For large-file genomics workloads, use 4 MiB (default) or 8 MiB block size. Larger blocks reduce metadata overhead for sequential reads of multi-GiB files:

Terminal window
configure.flexfs create volume \
--name genomics \
--metaStoreID 1 --blockStoreID 1 \
--blockSize 4MiB \
--compression lz4
Block SizeBest For
256 KiBMany small files, random access
1 MiBMixed workloads
4 MiB (default)Large files, sequential reads
8 MiBVery large files, streaming I/O

LZ4 (default) offers the best balance of throughput and compression ratio for genomic data. BAM files are already compressed internally, so flexFS block-level compression provides modest additional savings.
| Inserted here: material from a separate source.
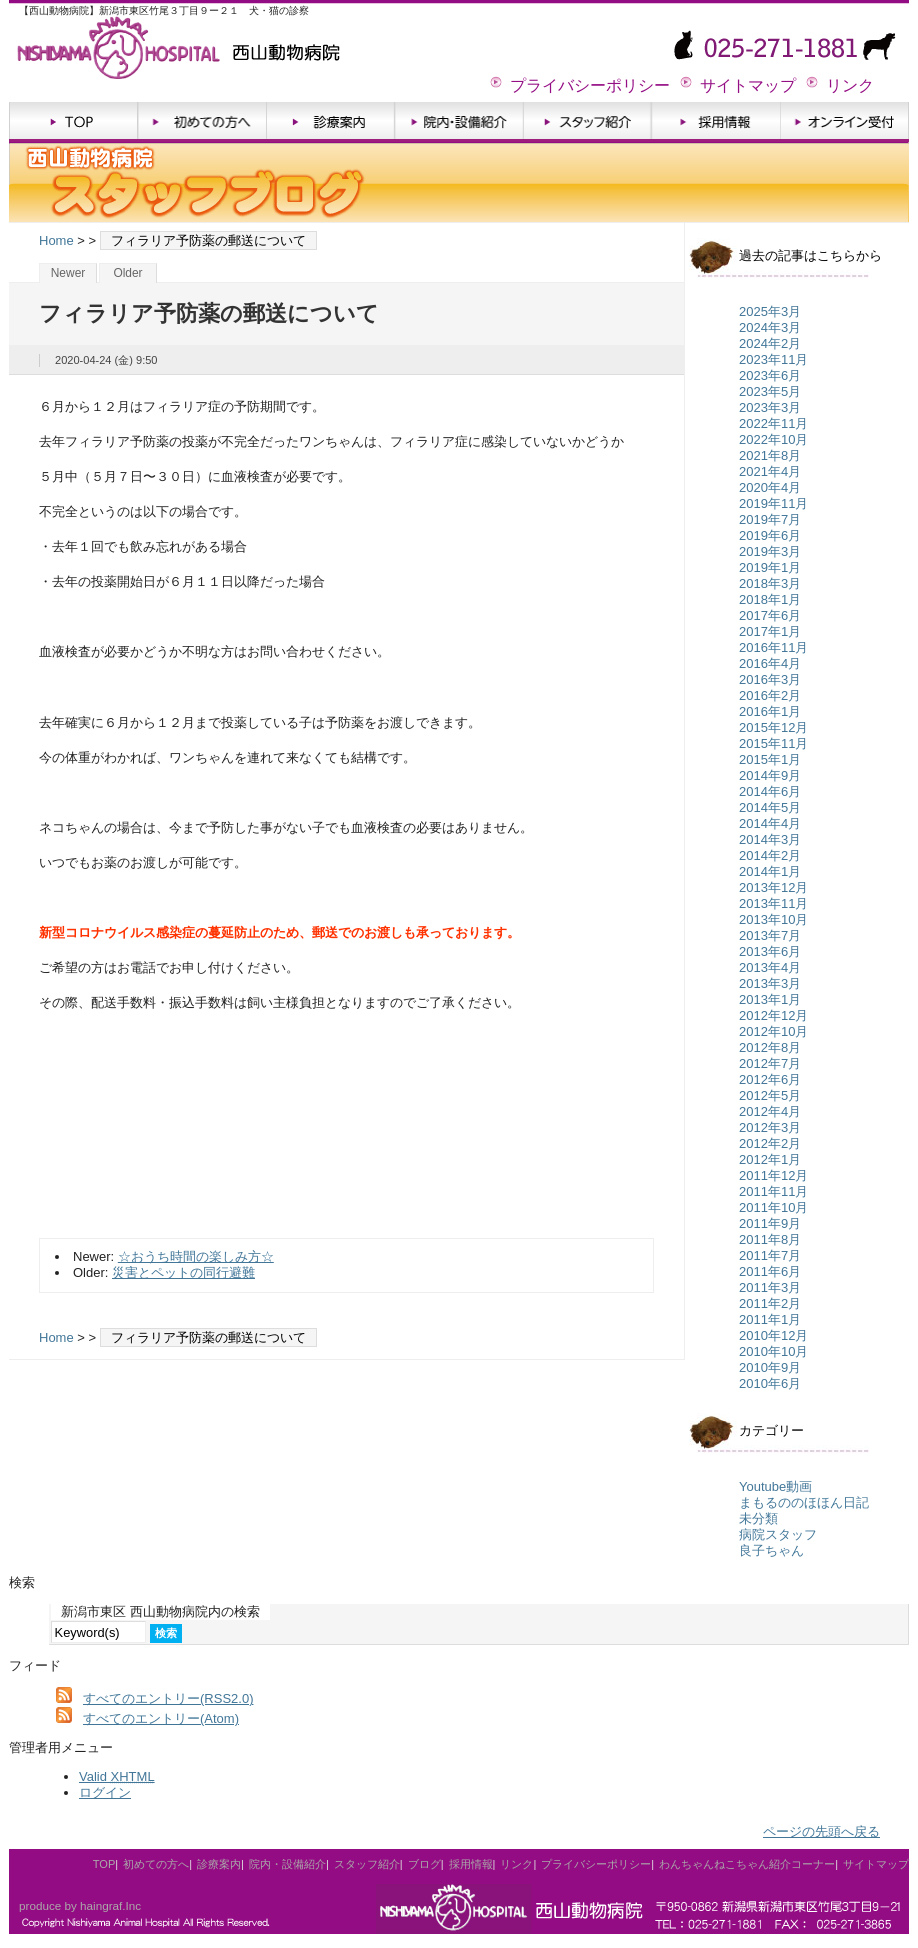 This screenshot has height=1948, width=918. What do you see at coordinates (758, 1518) in the screenshot?
I see `未分類` at bounding box center [758, 1518].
FASTQ files compress well with LZ4.

Set retention based on your compliance requirements:

Terminal window
configure.flexfs update volume genomics --retention 30d

Use --retention forever for regulatory datasets that must never be purged.

Terminal window
mount.flexfs start genomics /mnt/genomics \
--diskFolder /local-nvme/cache \
--diskQuota 50%

For HPC clusters where each node processes a subset of data:

Terminal window
mount.flexfs start genomics /mnt/genomics \
--diskFolder /tmp/flexfs-cache \
--diskQuota 20G \
--noATime

The --noATime flag eliminates access-time metadata updates, reducing metadata server load during read-heavy stages.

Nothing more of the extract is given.